* [Supplied material]
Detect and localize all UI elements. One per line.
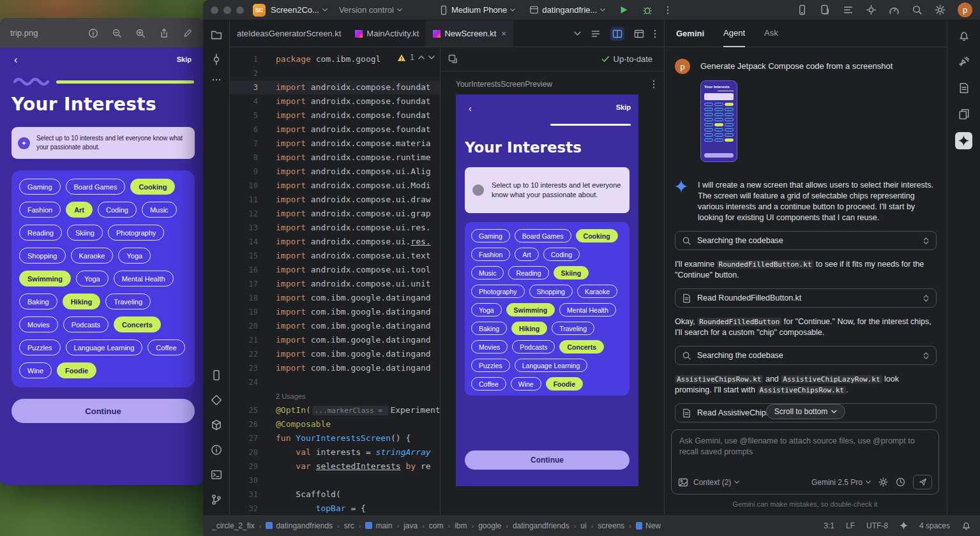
breadcrumb-item[interactable]: ibm bbox=[455, 521, 467, 530]
edit-icon[interactable] bbox=[183, 28, 193, 38]
running-devices-tool-icon[interactable] bbox=[211, 369, 222, 381]
run-button[interactable] bbox=[619, 5, 628, 15]
code-line[interactable]: 29 var selectedInterests by re bbox=[230, 459, 440, 473]
indent-setting[interactable]: 4 spaces bbox=[919, 521, 950, 530]
device-selector[interactable]: Medium Phone bbox=[439, 5, 515, 15]
code-line[interactable]: 9import androidx.compose.ui.Alig bbox=[230, 165, 440, 179]
inspections-widget[interactable]: 1 bbox=[396, 53, 436, 62]
commit-tool-icon[interactable] bbox=[211, 54, 222, 65]
breadcrumb-item[interactable]: main bbox=[365, 521, 392, 530]
interest-chip[interactable]: Fashion bbox=[19, 202, 61, 218]
breadcrumb-item[interactable]: src bbox=[344, 521, 354, 530]
breadcrumb-item[interactable]: New bbox=[636, 521, 661, 530]
git-branch-tool-icon[interactable] bbox=[211, 494, 222, 505]
interest-chip[interactable]: Mental Health bbox=[114, 271, 174, 287]
breadcrumb-item[interactable]: datingandfriends bbox=[266, 521, 333, 530]
gemini-tool-icon[interactable] bbox=[955, 132, 972, 149]
code-line[interactable]: 12import androidx.compose.ui.grap bbox=[230, 207, 440, 221]
device-connect-icon[interactable] bbox=[958, 56, 970, 68]
breadcrumb-item[interactable]: screens bbox=[598, 521, 624, 530]
expand-icon[interactable] bbox=[923, 237, 930, 245]
tab-dateideasgeneratorscreen[interactable]: ateIdeasGeneratorScreen.kt bbox=[230, 20, 348, 47]
send-button[interactable] bbox=[913, 475, 932, 489]
package-tool-icon[interactable] bbox=[211, 419, 222, 431]
breadcrumb-item[interactable]: ui bbox=[580, 521, 586, 530]
notifications-icon[interactable] bbox=[958, 30, 970, 41]
interest-chip[interactable]: Foodie bbox=[57, 362, 96, 378]
interest-chip[interactable]: Gaming bbox=[471, 229, 510, 242]
line-separator[interactable]: LF bbox=[846, 521, 855, 530]
edit-document-icon[interactable] bbox=[958, 82, 970, 94]
breadcrumb-item[interactable]: google bbox=[478, 521, 501, 530]
code-line[interactable]: 19import com.ibm.google.datingand bbox=[230, 305, 440, 319]
code-line[interactable]: 8import androidx.compose.runtime bbox=[230, 151, 440, 165]
interest-chip[interactable]: Puzzles bbox=[19, 339, 61, 355]
info-icon[interactable] bbox=[88, 28, 98, 38]
tab-agent[interactable]: Agent bbox=[723, 20, 745, 47]
interest-chip[interactable]: Baking bbox=[471, 322, 507, 335]
tab-list-chevron-icon[interactable] bbox=[574, 31, 581, 36]
interest-chip[interactable]: Photography bbox=[108, 225, 164, 241]
interest-chip[interactable]: Traveling bbox=[552, 322, 594, 335]
preview-name[interactable]: YourInterestsScreenPreview bbox=[456, 80, 552, 89]
interest-chip[interactable]: Wine bbox=[19, 362, 52, 378]
interest-chip[interactable]: Cooking bbox=[130, 179, 175, 195]
code-line[interactable]: 7import androidx.compose.materia bbox=[230, 137, 440, 151]
interest-chip[interactable]: Karaoke bbox=[71, 248, 114, 264]
interest-chip[interactable]: Shopping bbox=[529, 285, 573, 298]
terminal-tool-icon[interactable] bbox=[211, 469, 222, 480]
code-line[interactable]: 14import androidx.compose.ui.res. bbox=[230, 235, 440, 249]
code-line[interactable]: 24 bbox=[230, 375, 440, 389]
interest-chip[interactable]: Art bbox=[66, 202, 93, 218]
interest-chip[interactable]: Coding bbox=[98, 202, 137, 218]
preview-kebab-icon[interactable] bbox=[652, 79, 655, 89]
interest-chip[interactable]: Yoga bbox=[471, 303, 502, 316]
app-inspection-icon[interactable] bbox=[866, 4, 877, 15]
gem-tool-icon[interactable] bbox=[211, 394, 222, 406]
interest-chip[interactable]: Podcasts bbox=[512, 340, 555, 354]
code-line[interactable]: 2 Usages bbox=[230, 389, 440, 403]
code-line[interactable]: 10import androidx.compose.ui.Modi bbox=[230, 179, 440, 193]
interest-chip[interactable]: Coding bbox=[543, 248, 580, 261]
interest-chip[interactable]: Photography bbox=[471, 285, 525, 298]
profiler-icon[interactable] bbox=[889, 4, 900, 15]
problems-tool-icon[interactable] bbox=[211, 444, 222, 456]
window-controls[interactable] bbox=[211, 6, 244, 14]
code-line[interactable]: 2 bbox=[230, 66, 440, 80]
gemini-settings-icon[interactable] bbox=[878, 477, 888, 487]
interest-chip[interactable]: Swimming bbox=[19, 271, 71, 287]
interest-chip[interactable]: Concerts bbox=[559, 340, 604, 354]
interest-chip[interactable]: Movies bbox=[471, 340, 508, 354]
run-configuration-selector[interactable]: datingandfrie... bbox=[529, 5, 605, 15]
interest-chip[interactable]: Skiing bbox=[554, 266, 589, 279]
ai-status-icon[interactable] bbox=[900, 521, 908, 530]
code-line[interactable]: 27fun YourInterestsScreen() { bbox=[230, 431, 440, 445]
code-line[interactable]: 22import com.ibm.google.datingand bbox=[230, 347, 440, 361]
share-icon[interactable] bbox=[159, 28, 169, 38]
code-line[interactable]: 15import androidx.compose.ui.text bbox=[230, 249, 440, 263]
compose-preview-phone[interactable]: ‹ Skip Your Interests Select up to 10 in… bbox=[456, 94, 638, 486]
code-line[interactable]: 20import com.ibm.google.datingand bbox=[230, 319, 440, 333]
editor-split-icon[interactable] bbox=[448, 54, 458, 64]
interest-chip[interactable]: Reading bbox=[508, 266, 548, 279]
interest-chip[interactable]: Traveling bbox=[105, 294, 151, 309]
split-view-icon[interactable] bbox=[610, 27, 624, 41]
interest-chip[interactable]: Hiking bbox=[511, 322, 547, 335]
user-avatar[interactable]: p bbox=[958, 3, 972, 17]
breadcrumb-item[interactable]: java bbox=[403, 521, 418, 530]
close-tab-icon[interactable]: × bbox=[501, 29, 506, 38]
settings-icon[interactable] bbox=[935, 4, 946, 15]
code-line[interactable]: 6import androidx.compose.foundat bbox=[230, 123, 440, 137]
interest-chip[interactable]: Reading bbox=[19, 225, 62, 241]
breadcrumb-item[interactable]: com bbox=[429, 521, 444, 530]
project-selector[interactable]: Screen2Co... bbox=[271, 5, 328, 15]
interest-chip[interactable]: Mental Health bbox=[559, 303, 616, 316]
file-encoding[interactable]: UTF-8 bbox=[866, 521, 888, 530]
interest-chip[interactable]: Baking bbox=[19, 294, 57, 309]
tool-call-read-file-1[interactable]: Read RoundedFilledButton.kt bbox=[675, 288, 937, 308]
minimize-window-icon[interactable] bbox=[223, 6, 231, 14]
code-line[interactable]: 16import androidx.compose.ui.tool bbox=[230, 263, 440, 277]
code-line[interactable]: 11import androidx.compose.ui.draw bbox=[230, 193, 440, 207]
interest-chip[interactable]: Shopping bbox=[19, 248, 66, 264]
interest-chip[interactable]: Board Games bbox=[66, 179, 126, 195]
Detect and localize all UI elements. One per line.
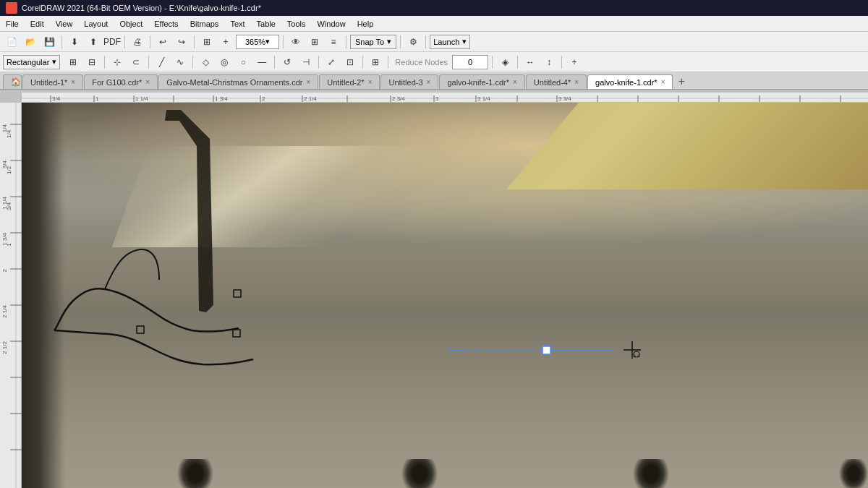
svg-text:3 3/4: 3 3/4 xyxy=(558,95,571,102)
break-curve[interactable]: ⊹ xyxy=(109,54,126,70)
tab-galvo-ornaments[interactable]: Galvo-Metal-Christmas Ornaments.cdr × xyxy=(158,74,318,89)
rect-type-dropdown[interactable]: Rectangular▾ xyxy=(3,55,60,69)
handle-area xyxy=(506,103,868,189)
sep14 xyxy=(362,56,363,69)
menu-table[interactable]: Table xyxy=(251,16,281,32)
canvas-area[interactable] xyxy=(22,103,868,488)
to-curve[interactable]: ∿ xyxy=(171,54,189,70)
mirror-v[interactable]: ↕ xyxy=(540,54,558,70)
tab-g100[interactable]: For G100.cdr* × xyxy=(84,74,158,89)
blade-curve-top xyxy=(54,288,239,331)
node-add[interactable]: ⊞ xyxy=(64,54,82,70)
svg-text:2 3/4: 2 3/4 xyxy=(392,95,405,102)
svg-text:2 1/4: 2 1/4 xyxy=(304,95,317,102)
undo-button[interactable]: ↩ xyxy=(154,34,171,50)
close-tab-g100[interactable]: × xyxy=(145,78,150,86)
tab-home[interactable]: 🏠 xyxy=(3,74,22,89)
select-all-nodes[interactable]: ⊡ xyxy=(341,54,359,70)
print-button[interactable]: 🖨 xyxy=(129,34,146,50)
view-mode[interactable]: 👁 xyxy=(287,34,305,50)
node-remove[interactable]: ⊟ xyxy=(83,54,101,70)
vruler-label: 1/4 xyxy=(1,124,8,132)
sep6 xyxy=(346,35,346,48)
bezier-endpoint-handle xyxy=(542,346,550,354)
open-button[interactable]: 📂 xyxy=(22,34,39,50)
close-tab-untitled3[interactable]: × xyxy=(427,78,431,86)
vruler-label6: 2 1/4 xyxy=(1,305,8,318)
sep2 xyxy=(124,35,125,48)
title-bar: CorelDRAW 2021 (64-Bit OEM Version) - E:… xyxy=(0,0,868,16)
menu-text[interactable]: Text xyxy=(224,16,250,32)
blade-curve-bottom xyxy=(54,330,253,364)
node-value-input[interactable] xyxy=(452,55,488,69)
add-node-extra[interactable]: + xyxy=(566,54,583,70)
tab-galvo-knife1-active[interactable]: galvo-knife-1.cdr* × xyxy=(587,74,673,89)
svg-text:3/4: 3/4 xyxy=(52,95,61,102)
vruler-label3: 1 1/4 xyxy=(1,197,8,210)
smooth-node[interactable]: ◎ xyxy=(216,54,233,70)
menu-help[interactable]: Help xyxy=(352,16,380,32)
menu-object[interactable]: Object xyxy=(114,16,148,32)
sep3 xyxy=(150,35,150,48)
title-text: CorelDRAW 2021 (64-Bit OEM Version) - E:… xyxy=(22,4,261,12)
cusp-node[interactable]: ◇ xyxy=(197,54,214,70)
publish-button[interactable]: PDF xyxy=(103,34,121,50)
cursor-crosshair xyxy=(624,341,641,359)
save-button[interactable]: 💾 xyxy=(41,34,58,50)
reverse-subpath[interactable]: ↺ xyxy=(278,54,296,70)
node-align[interactable]: ⊞ xyxy=(367,54,384,70)
mirror-h[interactable]: ↔ xyxy=(522,54,539,70)
menu-effects[interactable]: Effects xyxy=(148,16,184,32)
extract-subpath[interactable]: ⊣ xyxy=(297,54,315,70)
symmetrical-node[interactable]: ○ xyxy=(234,54,252,70)
add-tab-button[interactable]: + xyxy=(673,74,689,89)
menu-bitmaps[interactable]: Bitmaps xyxy=(184,16,225,32)
close-tab-untitled2[interactable]: × xyxy=(368,78,373,86)
close-tab-galvo-knife1[interactable]: × xyxy=(513,78,517,86)
new-button[interactable]: 📄 xyxy=(3,34,20,50)
zoom-to-fit[interactable]: ⊞ xyxy=(198,34,216,50)
menu-file[interactable]: File xyxy=(0,16,25,32)
elastic-mode[interactable]: ⤢ xyxy=(323,54,340,70)
import-button[interactable]: ⬇ xyxy=(66,34,83,50)
line-node[interactable]: — xyxy=(253,54,271,70)
join-nodes[interactable]: ⊂ xyxy=(127,54,145,70)
node-tool-options[interactable]: ◈ xyxy=(496,54,514,70)
zoom-level[interactable]: 365%▾ xyxy=(236,35,279,49)
tab-galvo-knife1[interactable]: galvo-knife-1.cdr* × xyxy=(439,74,524,89)
svg-text:2: 2 xyxy=(262,95,265,102)
view-grid[interactable]: ⊞ xyxy=(306,34,323,50)
export-button[interactable]: ⬆ xyxy=(85,34,102,50)
tab-untitled3[interactable]: Untitled-3 × xyxy=(380,74,438,89)
sep8 xyxy=(425,35,426,48)
tab-untitled1[interactable]: Untitled-1* × xyxy=(22,74,83,89)
redo-button[interactable]: ↪ xyxy=(173,34,190,50)
menu-edit[interactable]: Edit xyxy=(25,16,50,32)
close-tab-active[interactable]: × xyxy=(661,78,665,86)
menu-tools[interactable]: Tools xyxy=(281,16,312,32)
menu-view[interactable]: View xyxy=(50,16,79,32)
sep1 xyxy=(61,35,62,48)
view-guides[interactable]: ≡ xyxy=(325,34,342,50)
sep11 xyxy=(192,56,193,69)
zoom-in[interactable]: + xyxy=(217,34,234,50)
menu-layout[interactable]: Layout xyxy=(78,16,114,32)
toolbar-main: 📄 📂 💾 ⬇ ⬆ PDF 🖨 ↩ ↪ ⊞ + 365%▾ 👁 ⊞ ≡ Snap… xyxy=(0,32,868,52)
close-tab-untitled4[interactable]: × xyxy=(574,78,579,86)
to-line[interactable]: ╱ xyxy=(153,54,170,70)
launch-button[interactable]: Launch▾ xyxy=(430,35,470,49)
node-handle-3 xyxy=(234,290,241,297)
snap-to-button[interactable]: Snap To▾ xyxy=(350,35,396,49)
handle-hole-3 xyxy=(629,459,673,488)
close-tab-ornaments[interactable]: × xyxy=(306,78,310,86)
svg-text:1 1/4: 1 1/4 xyxy=(135,95,148,102)
close-tab-untitled1[interactable]: × xyxy=(71,78,75,86)
app-icon xyxy=(6,2,17,14)
menu-window[interactable]: Window xyxy=(312,16,352,32)
vruler-label7: 2 1/2 xyxy=(1,341,8,354)
svg-text:1: 1 xyxy=(95,95,99,102)
tab-untitled2[interactable]: Untitled-2* × xyxy=(319,74,380,89)
tab-untitled4[interactable]: Untitled-4* × xyxy=(526,74,587,89)
options-button[interactable]: ⚙ xyxy=(404,34,422,50)
sep7 xyxy=(400,35,401,48)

* [Exercise prompt]
Which lines of the listing above hold the word "nodes"? Copy each of them.

* [Written response]
select-all-nodes[interactable]: ⊡ xyxy=(341,54,359,70)
join-nodes[interactable]: ⊂ xyxy=(127,54,145,70)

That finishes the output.